Is Leaving Hand Sanitiser in Your Car Dangerous?

As lockdown restrictions ease across the UK and the weather becomes warmer, the advice is to stay alert and continue cleaning our hands to stem the spread of the coronavirus. Many of us, including every single Beta Group engineer, now carry a small bottle of hand sanitiser in our cars and bags.

Having seen reports hand sanitiser bottles explode in cars that are left in high temperatures, Beta Group decided to carry out its own research.

How Hot Does a Car Get in the Sun?

In a study conducted by Arizona State University and the University of California at San Diego School of Medicine researchers found that the cabin of a car parked in the sun on a hot summers day for an hour would reach a temperate of 116°F (approx. 47°C). The same study found that a car parked in the shade for the same amount of time would reach a cabin temperature of 100°F (approx. 38°F).[1]

How Does a Fire Start?

Every fire needs fuel, air, and heat. There must be fuel to burn, air to supply oxygen, and heat to start and continue the combustion process. In a parked car scenario, the fuel is the alcohol in the hand sanitiser, the air is the oxygen around us, and the heat is from the sun.

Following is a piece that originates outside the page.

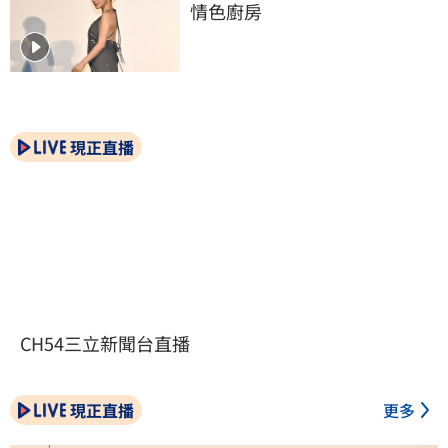
情色廚房
現正直播
CH54三立新聞台直播
現正直播
更多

The one thing missing is the spark.

For items described by the HSE as being flammable, liquids which have a flashpoint equal to or greater than 21°C, hand gel can release vapour that is flammable, but for the car to catch fire, an external source of ignition is required.[2][3]

What about Auto-Ignition?

The main ingredient in hand sanitiser is alcohol, also known as the chemical compound Ethanol. Ethanol has an auto-ignition point of 365°C; stratospherically higher than the temperatures a car would reach if left out in the sun for an hour.[4]

The Impact on Effectiveness

During our research, we found leaving hand sanitisers in the sun for an extending period of time has an impact on the effectiveness of the product when being used to clean hands.

Alcohol is a liquid; heat causes liquids to evaporate. The longer you leave the hand gel in your car in the heat, and the more often you do so, over time, the percentage of ethanol in the hand sanitiser will reduce and the hand gel will become less effective at killing germs.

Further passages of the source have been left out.